Er zijn momenteel drie vaccins op de markt en beschikbaar voor dierenartsen om runderen mee te vaccineren tegen blauwtonginfecties met serotype 3. Bij eerdere uitbraken bleek dat vaccinatie tegen blauwtong zeer effectief is om een nieuwe uitbraak een halt toe te roepen. Ook verlaagt vaccinatie de ziektelast en impact voor dieren en veehouders. Daarover schrijft de Gezondheidsdienst voor Dieren.
Op 5 september 2023 werd blauwtong serotype 3 (BTV-3) voor het eerst vastgesteld in Nederland. Sinds die eerste melding liep het aantal besmettingen in hoog tempo op en bij duizenden rundveebedrijven werden verschijnselen gemeld. Bij runderen werd vooral een daling in melkproductie, kreupelheid en een verhoogde sterfte bij volwassen vee gezien. De impact in de totale rundveesector was groot.
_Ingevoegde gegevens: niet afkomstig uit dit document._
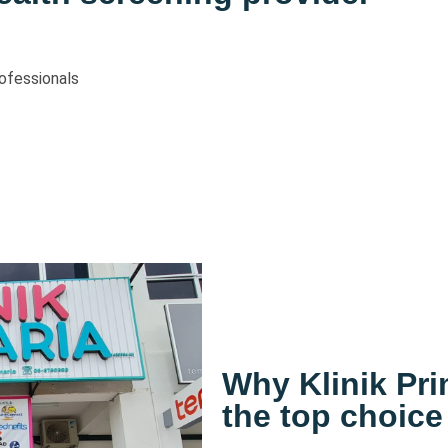
ofessionals
Why Klinik Pr
the top choice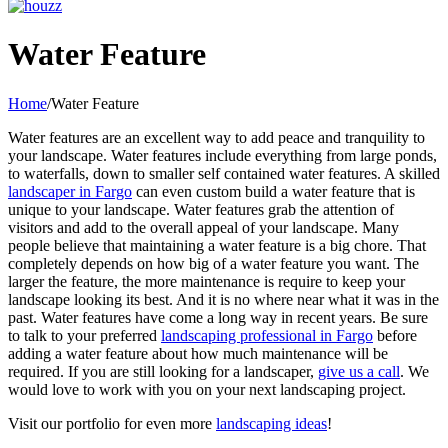
Facebook
Pinterest
YouTube
Yelp
LinkedIn
Houzz
Water Feature
Home
/
Water Feature
Water features are an excellent way to add peace and tranquility to
your landscape. Water features include everything from large ponds,
to waterfalls, down to smaller self contained water features. A skilled
landscaper in Fargo
can even custom build a water feature that is
unique to your landscape. Water features grab the attention of
visitors and add to the overall appeal of your landscape. Many
people believe that maintaining a water feature is a big chore. That
completely depends on how big of a water feature you want. The
larger the feature, the more maintenance is require to keep your
landscape looking its best. And it is no where near what it was in the
past. Water features have come a long way in recent years. Be sure
to talk to your preferred
landscaping professional in Fargo
before
adding a water feature about how much maintenance will be
required. If you are still looking for a landscaper,
give us a call
. We
would love to work with you on your next landscaping project.
Visit our portfolio for even more
landscaping ideas
!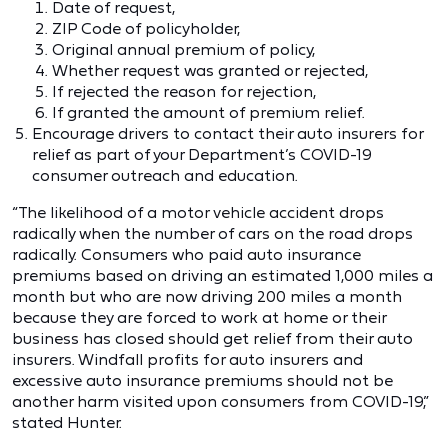
Date of request,
ZIP Code of policyholder,
Original annual premium of policy,
Whether request was granted or rejected,
If rejected the reason for rejection,
If granted the amount of premium relief.
Encourage drivers to contact their auto insurers for
relief as part of your Department’s COVID-19
consumer outreach and education.
“The likelihood of a motor vehicle accident drops
radically when the number of cars on the road drops
radically. Consumers who paid auto insurance
premiums based on driving an estimated 1,000 miles a
month but who are now driving 200 miles a month
because they are forced to work at home or their
business has closed should get relief from their auto
insurers. Windfall profits for auto insurers and
excessive auto insurance premiums should not be
another harm visited upon consumers from COVID-19,”
stated Hunter.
Op dit moment zijn er in 2024 in Nederland bij herkauwers nog geen nieuwe gevallen vastgesteld.
Op dit moment lijkt er, zo meldt de GD, voldoende vaccin beschikbaar om runderen te kunnen vaccineren voordat een mogelijke piek van uitbraken in augustus/september 2024 aanbreekt. Daarmee kunnen de dieren beschermd worden en blijft de impact voor de rundveehouderij in Nederland zo beperkt mogelijk. Voor exportdieren is er de vaccinatiemodule.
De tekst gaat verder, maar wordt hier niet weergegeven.